I’ll bet these are amazing! On a different note, I’m starting to practice my CCC for the August, 2012 MN State Fair. My CCC from last year scored 85 out of 100…they didn’t get high marks on texture, flavor, and moisture :( Now I’m going to comb your site for something better!

Darlene March 13, 2012 at 11:29 am

I can’t imagine what the flavor must taste like, but I’m sure if you liked it, I would also!

Darlene March 13, 2012 at 11:40 am

Gloria, you have come to the right place to find a winner. My favorite chocolate chip cookie that Anna featured (June 16, 2008) is the one she calls “Lee’s Chocolate Chip Cookie” originally by Boston pastry chef Lee Napoli. I have to admit, though, that I didn’t try too many others after finding that recipe with the extra egg yolk that seems to do the trick. It must be hard to know which recipe will please a judge, for example, Anna likes a crispy chocolate chip cookie and my family prefers crisp on the edges and softer in the middle. Good luck!

Gloria March 13, 2012 at 11:56 am

Thanks Darlene! I’ll check it out!

Sue March 13, 2012 at 12:25 pm

The next time I feel the need to make sugar cookies I’m going to try these. I’m not a big shortening fan, but these have butter too instead of butter flavored shorteing which I’ve never tried and can’t see myself purchasing even though you’ve found perfectly good uses for it. I’ll have to purchase some of those extracts!

Anna March 13, 2012 at 12:40 pm

Good luck at the fair, Gloria! Here’s a link to Lee’s recipe.

http://www.cookiemadness.net/2008/06/new-chocolate-chip-cookie-recipe/

Eric March 13, 2012 at 7:02 pm

Those look good, but – how long do they take to make? we do a lot of cookie sandwich delivery, and whenever we get a sugar cookie inquiry I get nervous because they can be time intensive. Any thoughts on replacement ingredients for the shortening?

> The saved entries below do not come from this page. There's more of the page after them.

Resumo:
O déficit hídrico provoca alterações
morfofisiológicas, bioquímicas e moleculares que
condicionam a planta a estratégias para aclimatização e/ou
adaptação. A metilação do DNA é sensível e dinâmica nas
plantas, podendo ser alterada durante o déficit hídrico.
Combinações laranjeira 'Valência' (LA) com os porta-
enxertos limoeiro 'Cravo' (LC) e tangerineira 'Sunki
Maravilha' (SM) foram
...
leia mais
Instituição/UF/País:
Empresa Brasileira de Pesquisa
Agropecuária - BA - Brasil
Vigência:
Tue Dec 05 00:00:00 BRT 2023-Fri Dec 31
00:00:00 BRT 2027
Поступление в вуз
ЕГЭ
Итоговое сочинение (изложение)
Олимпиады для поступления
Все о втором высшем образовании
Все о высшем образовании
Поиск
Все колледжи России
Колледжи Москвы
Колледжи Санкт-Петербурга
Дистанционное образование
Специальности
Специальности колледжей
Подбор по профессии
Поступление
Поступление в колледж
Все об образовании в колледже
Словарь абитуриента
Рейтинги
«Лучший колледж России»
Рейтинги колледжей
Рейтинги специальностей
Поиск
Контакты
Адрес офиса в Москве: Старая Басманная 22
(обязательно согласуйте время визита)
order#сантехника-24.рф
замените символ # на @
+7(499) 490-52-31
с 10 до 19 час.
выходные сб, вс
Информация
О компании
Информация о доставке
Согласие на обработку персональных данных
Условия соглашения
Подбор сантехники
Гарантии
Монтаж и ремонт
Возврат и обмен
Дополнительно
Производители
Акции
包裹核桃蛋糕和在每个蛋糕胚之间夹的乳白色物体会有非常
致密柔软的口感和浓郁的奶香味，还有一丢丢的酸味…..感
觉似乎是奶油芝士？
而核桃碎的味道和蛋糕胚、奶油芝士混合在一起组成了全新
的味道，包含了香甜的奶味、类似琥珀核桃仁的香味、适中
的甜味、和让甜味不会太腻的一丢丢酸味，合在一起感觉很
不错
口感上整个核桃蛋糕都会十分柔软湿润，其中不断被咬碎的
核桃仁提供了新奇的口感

vanillasugarblog March 13, 2012 at 7:13 pm

anna! i love these!
the imitation butter flavoring is so wicked. i love it–so strong too.

Gloria March 13, 2012 at 7:55 pm

I just baked Lee’s CCC cookies from the link you provided. They were excellent! I did use salted, browned butter and did NOT omit the 1/4 t of salt and they were still plenty sweet. I love the crackly shiny tops they have. Maybe later tonight I’ll bake another batch and follow the directions EXACTLY!!! THANKS!

Cookie Sleuth March 14, 2012 at 1:43 pm

Neat idea!

Linda March 24, 2012 at 9:45 am

I’m a little late for posting, but I did make these on Thursday, and we thought they were great! The flavor is special, and the texture is nice and chewy. I didn’t frost them but did roll them in colored sugar crystals, which added to the texture. I think that frosting them might make the cookie soft after a day or so as it absorbs the moisture from the frosting. I would not replace the shortening as Eric questioned, as that’s what helps give them the special texture, keeps them tasting fresh longer, and lets the flavorings shine through.

Anna March 24, 2012 at 10:05 am

Hi Linda,

Thanks for trying them! I agree with you on the shortening. It’s not my favorite ingredient in the word, but it really does improve the texture of cookies.